Note: buckets must be a bigint, value, and weight must be numeric.
numeric_histogram(buckets, value) → map<double, double>
Computes an approximate histogram with the specified number of buckets out of the total buckets for all values. This function is equivalent to the variant of numeric_histogram() that takes a weight, with a per-item weight of 1.
Statistical aggregation functions
corr(y, x) → double
Returns the correlation coefficient of input values.
covar_pop(y, x) → double
Returns the population covariance of input values.
covar_samp(y, x) → double
Returns the sample covariance of input values.
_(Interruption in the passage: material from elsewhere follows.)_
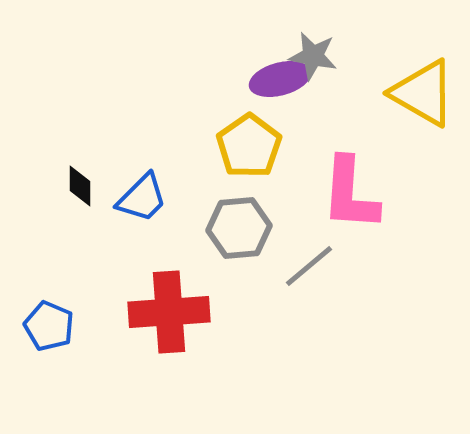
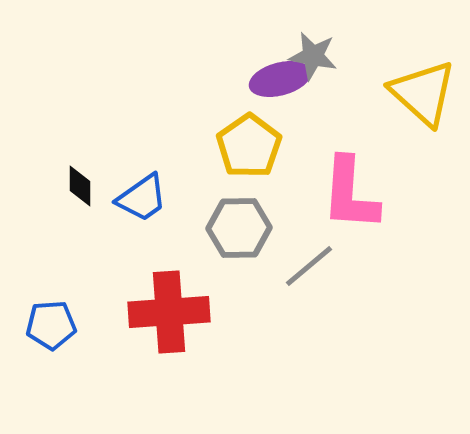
yellow triangle: rotated 12 degrees clockwise
blue trapezoid: rotated 10 degrees clockwise
gray hexagon: rotated 4 degrees clockwise
blue pentagon: moved 2 px right, 1 px up; rotated 27 degrees counterclockwise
regr_intercept(y, x) → double
Returns linear regression intercept of input values where y is the dependent value, and x is the independent value.
regr_slope(y, x) → double
Returns linear regression slope of input values where y is the dependent value, and x is the independent value.
stddev(x) → double
This is an alias for stddev_samp.
stddev_pop(x) → double
Returns the population standard deviation of all input values.
stddev_samp(x) → double
Returns the sample standard deviation of all input values.
variance(x) → double
One of the alias for var_samp().
var_pop(x) → double
Returns the population variance of all input values.
var_samp(x) → double
Returns the sample variance of all input values.
Characteristic aggregation functions
group_concat
This function concatenates strings from a group into a single string.
Currently, this function can only be used when the GROUP BY clause contains all table partition columns (dimension tables) that participate in computation during aggregation.
Syntax: GROUP_CONCAT(expr [,expr …])
Use SEPARATOR to specify the separator character after aggregation, which is a comma (,) by default.